---------- TASK MATERIAL

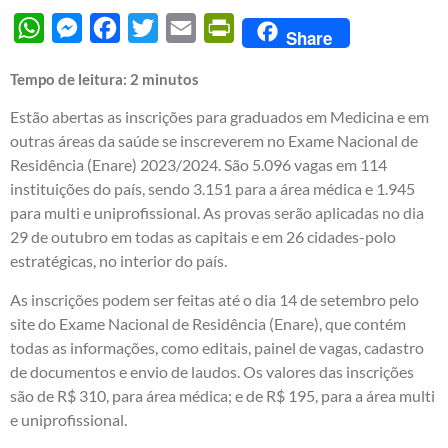
WhatsApp
Messenger
Facebook
Twitter
Email
PrintFriendly
Share
Tempo de leitura:
2
minutos
Estão abertas as inscrições para graduados em Medicina e em
outras áreas da saúde se inscreverem no Exame Nacional de
Residência (Enare) 2023/2024. São 5.096 vagas em 114
instituições do país, sendo 3.151 para a área médica e 1.945
para multi e uniprofissional. As provas serão aplicadas no dia
29 de outubro em todas as capitais e em 26 cidades-polo
estratégicas, no interior do país.
As inscrições podem ser feitas até o dia 14 de setembro pelo
site do Exame Nacional de Residência (Enare), que contém
todas as informações, como editais, painel de vagas, cadastro
de documentos e envio de laudos. Os valores das inscrições
são de R$ 310, para área médica; e de R$ 195, para a área multi
e uniprofissional.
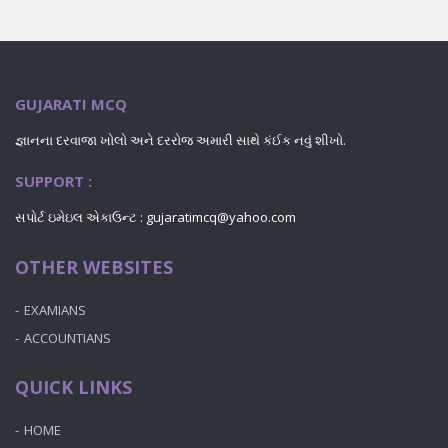
GUJARATI MCQ
જ્ઞાનના દરવાજા ખોલો અને દરરોજ અમારી સાથે કંઈક નવું શીખો.
SUPPORT :
સપોર્ટ ઇમેઇલ એકાઉન્ટ :
gujaratimcq@yahoo.com
OTHER WEBSITES
EXAMIANS
ACCOUNTIANS
QUICK LINKS
HOME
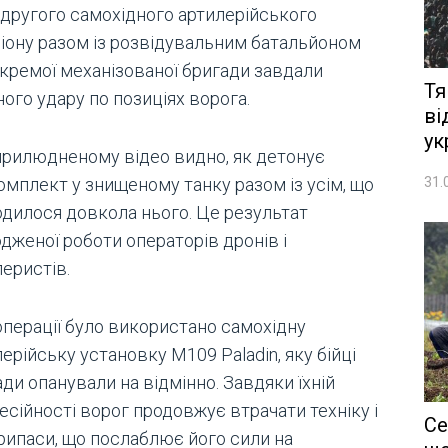
і другого самохідного артилерійського
зіону разом із розвідувальним батальйоном
окремої механізованої бригади завдали
Тя
ого удару по позиціях ворога.
ві
ук
прилюдненому відео видно, як детонує
31.
омплект у знищеному танку разом із усім, що
одилося довкола нього. Це результат
дженої роботи операторів дронів і
еристів.
операції було використано самохідну
ерійську установку М109 Paladin, яку бійці
ди опанували на відмінно. Завдяки їхній
сійності ворог продовжує втрачати техніку і
Се
рипаси, що послаблює його сили на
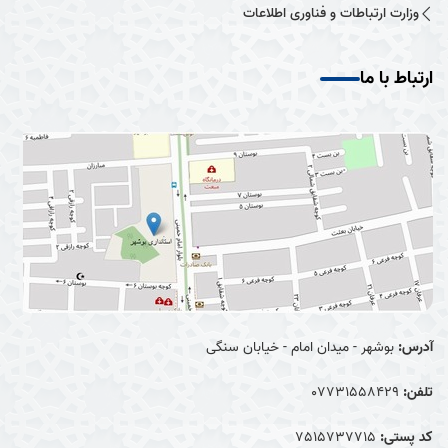
وزارت ارتباطات و فناوری اطلاعات
ارتباط با ما
آدرس:
بوشهر - میدان امام - خیابان سنگی
تلفن:
07731558429
کد پستی:
7515737715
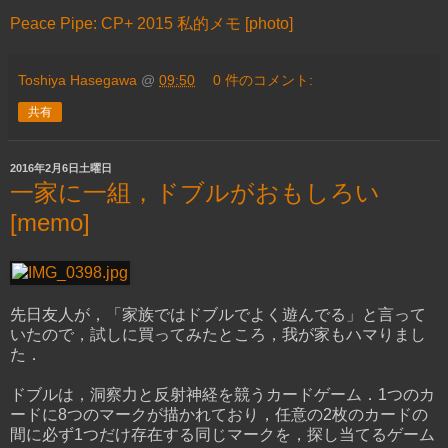
Peace Pipe: CP+ 2015 私的メモ [photo]
Toshiya Hasegawa
@
09:50
0 件のコメント:
共有
2016年2月6日土曜日
一家に一組，ドブルがおもしろい
[memo]
先日友人が，「家族ではドブルでよく遊んでる」と言って
いたので，試しに買ってみたところ，我が家もハマりまし
た．
ドブルは，洞察力と反射神経を競うカードゲーム．1つのカ
ードに8つのマークが描かれており，任意の2枚のカードの
間に必ず1つだけ存在する同じマークを，探し当てるゲーム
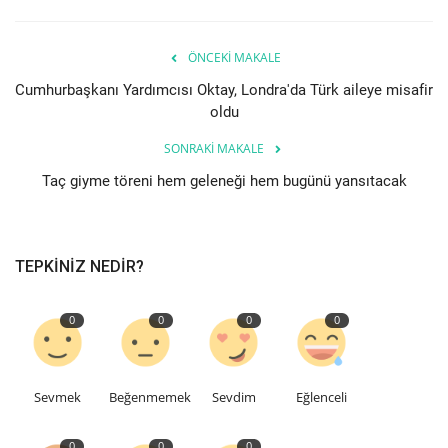
ÖNCEKI MAKALE
Cumhurbaşkanı Yardımcısı Oktay, Londra'da Türk aileye misafir
oldu
SONRAKI MAKALE
Taç giyme töreni hem geleneği hem bugünü yansıtacak
TEPKINIZ NEDIR?
0
0
0
0
Sevmek
Beğenmemek
Sevdim
Eğlenceli
0
0
0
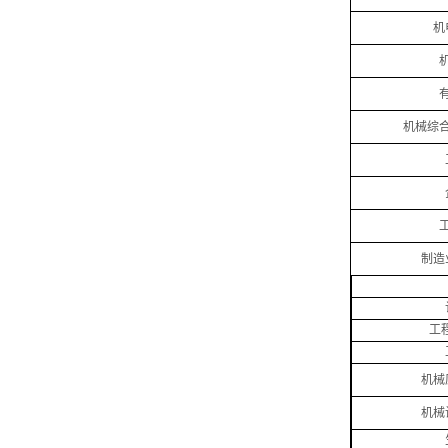
机
机械综
制造
工
机械
机械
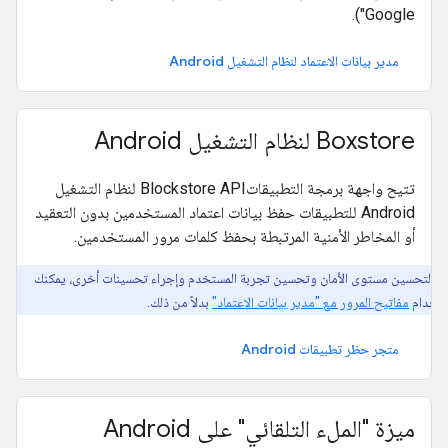
Google").
مدير بيانات الاعتماد لنظام التشغيل Android
Boxstore لنظام التشغيل Android
تتيح واجهة برمجة التطبيقاتBlockstore API لنظام التشغيل
Android للتطبيقات حفظ بيانات اعتماد المستخدمين بدون التعقيد
أو المخاطر الأمنية المرتبطة بحفظ كلمات مرور المستخدمين.
لتحسين مستوى الأمان وتحسين تجربة المستخدم وإجراء تحسينات أخرى، يمكنك
تخدام
مفاتيح المرور مع "مدير بيانات الاعتماد"
بدلاً من ذلك.
متجر حظر تطبيقات Android
ميزة "الملء التلقائي" على Android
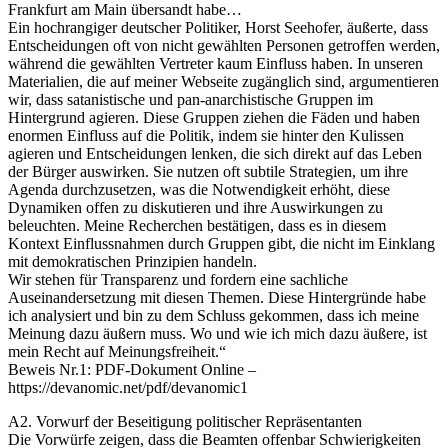
Frankfurt am Main übersandt habe…
Ein hochrangiger deutscher Politiker, Horst Seehofer, äußerte, dass
Entscheidungen oft von nicht gewählten Personen getroffen werden,
während die gewählten Vertreter kaum Einfluss haben. In unseren
Materialien, die auf meiner Webseite zugänglich sind, argumentieren
wir, dass satanistische und pan-anarchistische Gruppen im
Hintergrund agieren. Diese Gruppen ziehen die Fäden und haben
enormen Einfluss auf die Politik, indem sie hinter den Kulissen
agieren und Entscheidungen lenken, die sich direkt auf das Leben
der Bürger auswirken. Sie nutzen oft subtile Strategien, um ihre
Agenda durchzusetzen, was die Notwendigkeit erhöht, diese
Dynamiken offen zu diskutieren und ihre Auswirkungen zu
beleuchten. Meine Recherchen bestätigen, dass es in diesem
Kontext Einflussnahmen durch Gruppen gibt, die nicht im Einklang
mit demokratischen Prinzipien handeln.
Wir stehen für Transparenz und fordern eine sachliche
Auseinandersetzung mit diesen Themen. Diese Hintergründe habe
ich analysiert und bin zu dem Schluss gekommen, dass ich meine
Meinung dazu äußern muss. Wo und wie ich mich dazu äußere, ist
mein Recht auf Meinungsfreiheit.“
Beweis Nr.1: PDF-Dokument Online –
https://devanomic.net/pdf/devanomic1
A2. Vorwurf der Beseitigung politischer Repräsentanten
Die Vorwürfe zeigen, dass die Beamten offenbar Schwierigkeiten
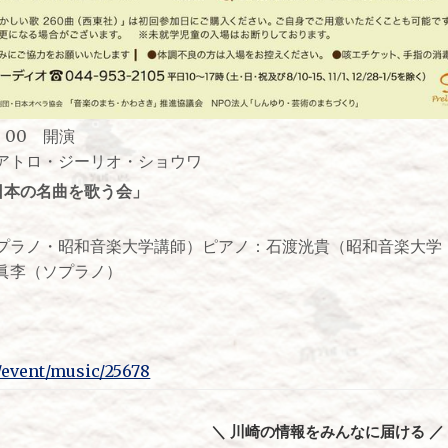
：00 開演
アトロ・ジーリオ・ショウワ
日本の名曲を歌う会」
プラノ・昭和音楽大学講師）ピアノ：石渡洸貴（昭和音楽大学
眞李（ソプラノ）
m/event/music/25678
＼ 川崎の情報をみんなに届ける ／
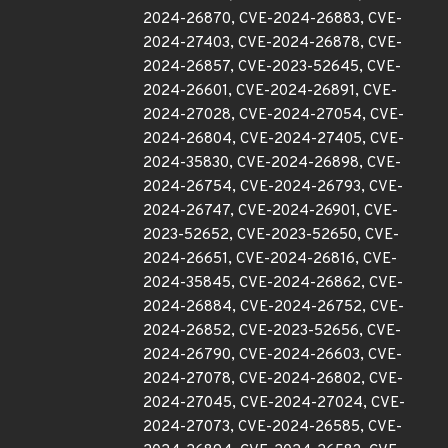
2024-26870, CVE-2024-26883, CVE-
2024-27403, CVE-2024-26878, CVE-
2024-26857, CVE-2023-52645, CVE-
2024-26601, CVE-2024-26891, CVE-
2024-27028, CVE-2024-27054, CVE-
2024-26804, CVE-2024-27405, CVE-
2024-35830, CVE-2024-26898, CVE-
2024-26754, CVE-2024-26793, CVE-
2024-26747, CVE-2024-26901, CVE-
2023-52652, CVE-2023-52650, CVE-
2024-26651, CVE-2024-26816, CVE-
2024-35845, CVE-2024-26862, CVE-
2024-26884, CVE-2024-26752, CVE-
2024-26852, CVE-2023-52656, CVE-
2024-26790, CVE-2024-26603, CVE-
2024-27078, CVE-2024-26802, CVE-
2024-27045, CVE-2024-27024, CVE-
2024-27073, CVE-2024-26585, CVE-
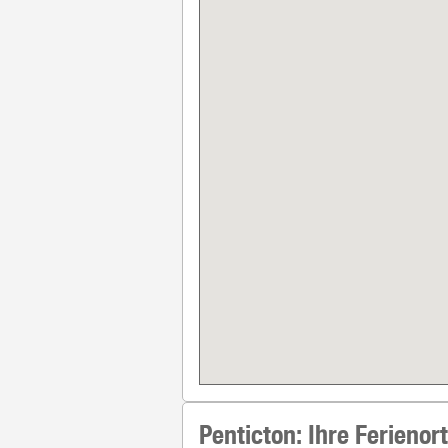
Penticton:
Ihre Ferienor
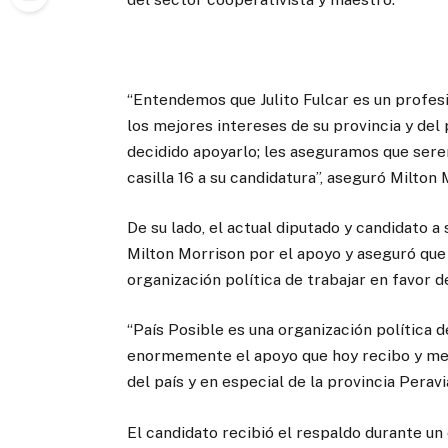
“Entendemos que Julito Fulcar es un profesi
los mejores intereses de su provincia y del p
decidido apoyarlo; les aseguramos que sere
casilla 16 a su candidatura”, aseguró Milton
De su lado, el actual diputado y candidato a
Milton Morrison por el apoyo y aseguró que
organización política de trabajar en favor d
“País Posible es una organización política 
enormemente el apoyo que hoy recibo y me 
del país y en especial de la provincia Peravia
El candidato recibió el respaldo durante un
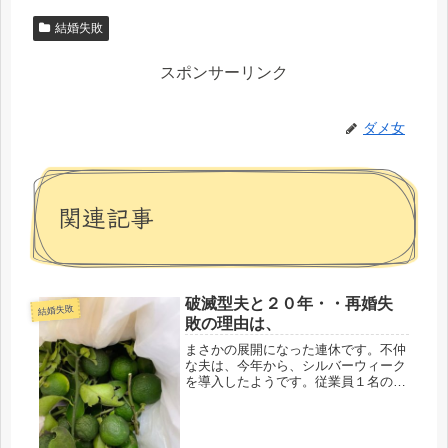
結婚失敗
スポンサーリンク
ダメ女
関連記事
破滅型夫と２０年・・再婚失
結婚失敗
敗の理由は、
まさかの展開になった連休です。不仲
な夫は、今年から、シルバーウィーク
を導入したようです。従業員１名の零
細個人自営業で、休みにするか
ね・・・・おかげで、ずっと夫は家で
ＴＶ生活。再婚して、全く行動力がな
いという事にすぐ気が付きました。再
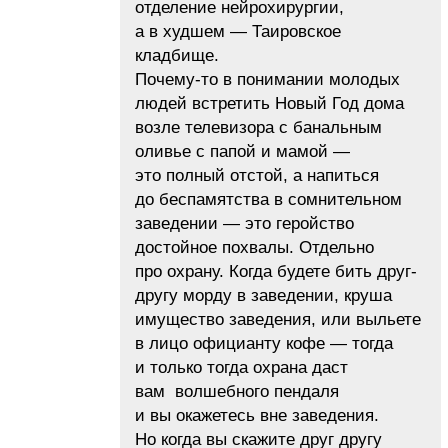
отделение нейрохирургии,
а в худшем — Таировское
кладбище.
Почему-то в понимании молодых
людей встретить Новый Год дома
возле телевизора с банальным
оливье с папой и мамой —
это полный отстой, а напиться
до беспамятства в сомнительном
заведении — это геройство
достойное похвалы. Отдельно
про охрану. Когда будете бить друг-
другу морду в заведении, круша
имущество заведения, или выльете
в лицо официанту кофе — тогда
и только тогда охрана даст
вам волшебного пендаля
и вы окажетесь вне заведения.
Но когда вы скажите друг другу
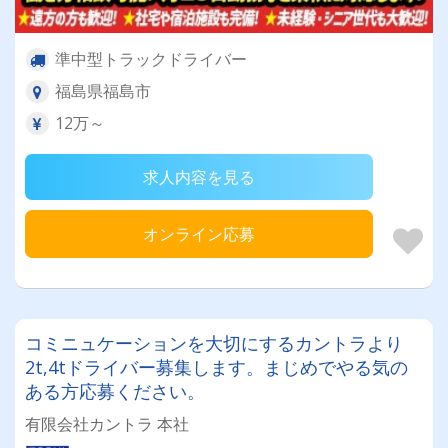
準中型トラックドライバー
福島県福島市
12万～
求人内容を見る
オンライン応募
コミニュケーションを大切にするカントラより
2t,4tドライバー募集します。まじめでやる気の
ある方応募ください。
有限会社カントラ 本社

--------------------

(WHAT THIS TASK INVOLVES):
Please reproduce each line of the listing above exactly, skipping pictures.

(TASK RESULT):
WhatsApp
Messenger
Facebook
Twitter
Email
PrintFriendly
Share
Tempo de leitura:
2
minutos
Estão abertas as inscrições para graduados em Medicina e em
outras áreas da saúde se inscreverem no Exame Nacional de
Residência (Enare) 2023/2024. São 5.096 vagas em 114
instituições do país, sendo 3.151 para a área médica e 1.945
para multi e uniprofissional. As provas serão aplicadas no dia
29 de outubro em todas as capitais e em 26 cidades-polo
estratégicas, no interior do país.
As inscrições podem ser feitas até o dia 14 de setembro pelo
site do Exame Nacional de Residência (Enare), que contém
todas as informações, como editais, painel de vagas, cadastro
de documentos e envio de laudos. Os valores das inscrições
são de R$ 310, para área médica; e de R$ 195, para a área multi
e uniprofissional.
GUJARATI MCQ
જ્ઞાનના દરવાજા ખોલો અને દરરોજ અમારી સાથે કંઈક નવું શીખો.
SUPPORT :
સપોર્ટ ઇમેઇલ એકાઉન્ટ :
gujaratimcq@yahoo.com
OTHER WEBSITES
EXAMIANS
ACCOUNTIANS
QUICK LINKS
HOME
і другого самохідного артилерійського
зіону разом із розвідувальним батальйоном
окремої механізованої бригади завдали
Тя
ого удару по позиціях ворога.
ві
ук
прилюдненому відео видно, як детонує
31.
омплект у знищеному танку разом із усім, що
одилося довкола нього. Це результат
дженої роботи операторів дронів і
еристів.
операції було використано самохідну
ерійську установку М109 Paladin, яку бійці
ди опанували на відмінно. Завдяки їхній
сійності ворог продовжує втрачати техніку і
Се
рипаси, що послаблює його сили на
وزارت ارتباطات و فناوری اطلاعات
ارتباط با ما
آدرس:
بوشهر - میدان امام - خیابان سنگی
تلفن:
07731558429
کد پستی:
7515737715
Peace Pipe: CP+ 2015 私的メモ [photo]
Toshiya Hasegawa
@
09:50
0 件のコメント:
共有
2016年2月6日土曜日
一家に一組，ドブルがおもしろい
[memo]
先日友人が，「家族ではドブルでよく遊んでる」と言って
いたので，試しに買ってみたところ，我が家もハマりまし
た．
ドブルは，洞察力と反射神経を競うカードゲーム．1つのカ
ードに8つのマークが描かれており，任意の2枚のカードの
間に必ず1つだけ存在する同じマークを，探し当てるゲーム
ÖNCEKI MAKALE
Cumhurbaşkanı Yardımcısı Oktay, Londra'da Türk aileye misafir
oldu
SONRAKI MAKALE
Taç giyme töreni hem geleneği hem bugünü yansıtacak
TEPKINIZ NEDIR?
0
0
0
0
Sevmek
Beğenmemek
Sevdim
Eğlenceli
0
0
0
机
机械综
制造
工
机械
机械
Google").
مدير بيانات الاعتماد لنظام التشغيل Android
Boxstore لنظام التشغيل Android
تتيح واجهة برمجة التطبيقاتBlockstore API لنظام التشغيل
Android للتطبيقات حفظ بيانات اعتماد المستخدمين بدون التعقيد
أو المخاطر الأمنية المرتبطة بحفظ كلمات مرور المستخدمين.
لتحسين مستوى الأمان وتحسين تجربة المستخدم وإجراء تحسينات أخرى، يمكنك
تخدام
مفاتيح المرور مع "مدير بيانات الاعتماد"
بدلاً من ذلك.
متجر حظر تطبيقات Android
ميزة "الملء التلقائي" على Android
Frankfurt am Main übersandt habe…
Ein hochrangiger deutscher Politiker, Horst Seehofer, äußerte, dass
Entscheidungen oft von nicht gewählten Personen getroffen werden,
während die gewählten Vertreter kaum Einfluss haben. In unseren
Materialien, die auf meiner Webseite zugänglich sind, argumentieren
wir, dass satanistische und pan-anarchistische Gruppen im
Hintergrund agieren. Diese Gruppen ziehen die Fäden und haben
enormen Einfluss auf die Politik, indem sie hinter den Kulissen
agieren und Entscheidungen lenken, die sich direkt auf das Leben
der Bürger auswirken. Sie nutzen oft subtile Strategien, um ihre
Agenda durchzusetzen, was die Notwendigkeit erhöht, diese
Dynamiken offen zu diskutieren und ihre Auswirkungen zu
beleuchten. Meine Recherchen bestätigen, dass es in diesem
Kontext Einflussnahmen durch Gruppen gibt, die nicht im Einklang
mit demokratischen Prinzipien handeln.
Wir stehen für Transparenz und fordern eine sachliche
Auseinandersetzung mit diesen Themen. Diese Hintergründe habe
ich analysiert und bin zu dem Schluss gekommen, dass ich meine
Meinung dazu äußern muss. Wo und wie ich mich dazu äußere, ist
mein Recht auf Meinungsfreiheit.“
Beweis Nr.1: PDF-Dokument Online –
https://devanomic.net/pdf/devanomic1
A2. Vorwurf der Beseitigung politischer Repräsentanten
Die Vorwürfe zeigen, dass die Beamten offenbar Schwierigkeiten
：00 開演
アトロ・ジーリオ・ショウワ
日本の名曲を歌う会」
プラノ・昭和音楽大学講師）ピアノ：石渡洸貴（昭和音楽大学
眞李（ソプラノ）
m/event/music/25678
＼ 川崎の情報をみんなに届ける ／
2024-26870, CVE-2024-26883, CVE-
2024-27403, CVE-2024-26878, CVE-
2024-26857, CVE-2023-52645, CVE-
2024-26601, CVE-2024-26891, CVE-
2024-27028, CVE-2024-27054, CVE-
2024-26804, CVE-2024-27405, CVE-
2024-35830, CVE-2024-26898, CVE-
2024-26754, CVE-2024-26793, CVE-
2024-26747, CVE-2024-26901, CVE-
2023-52652, CVE-2023-52650, CVE-
2024-26651, CVE-2024-26816, CVE-
2024-35845, CVE-2024-26862, CVE-
2024-26884, CVE-2024-26752, CVE-
2024-26852, CVE-2023-52656, CVE-
2024-26790, CVE-2024-26603, CVE-
2024-27078, CVE-2024-26802, CVE-
2024-27045, CVE-2024-27024, CVE-
2024-27073, CVE-2024-26585, CVE-
Penticton:
Ihre Ferienor
“Entendemos que Julito Fulcar es un profesi
los mejores intereses de su provincia y del p
decidido apoyarlo; les aseguramos que sere
casilla 16 a su candidatura”, aseguró Milton
De su lado, el actual diputado y candidato a
Milton Morrison por el apoyo y aseguró que
organización política de trabajar en favor d
“País Posible es una organización política 
enormemente el apoyo que hoy recibo y me 
del país y en especial de la provincia Peravia
El candidato recibió el respaldo durante un
結婚失敗
スポンサーリンク
ダメ女
関連記事
破滅型夫と２０年・・再婚失
結婚失敗
敗の理由は、
まさかの展開になった連休です。不仲
な夫は、今年から、シルバーウィーク
を導入したようです。従業員１名の零
細個人自営業で、休みにするか
ね・・・・おかげで、ずっと夫は家で
ＴＶ生活。再婚して、全く行動力がな
いという事にすぐ気が付きました。再
отделение нейрохирургии,
а в худшем — Таировское
кладбище.
Почему-то в понимании молодых
людей встретить Новый Год дома
возле телевизора с банальным
оливье с папой и мамой —
это полный отстой, а напиться
до беспамятства в сомнительном
заведении — это геройство
достойное похвалы. Отдельно
про охрану. Когда будете бить друг-
другу морду в заведении, круша
имущество заведения, или выльете
в лицо официанту кофе — тогда
и только тогда охрана даст
вам волшебного пендаля
и вы окажетесь вне заведения.
Но когда вы скажите друг другу
準中型トラックドライバー
福島県福島市
12万～
求人内容を見る
オンライン応募
コミニュケーションを大切にするカントラより
2t,4tドライバー募集します。まじめでやる気の
ある方応募ください。
有限会社カントラ 本社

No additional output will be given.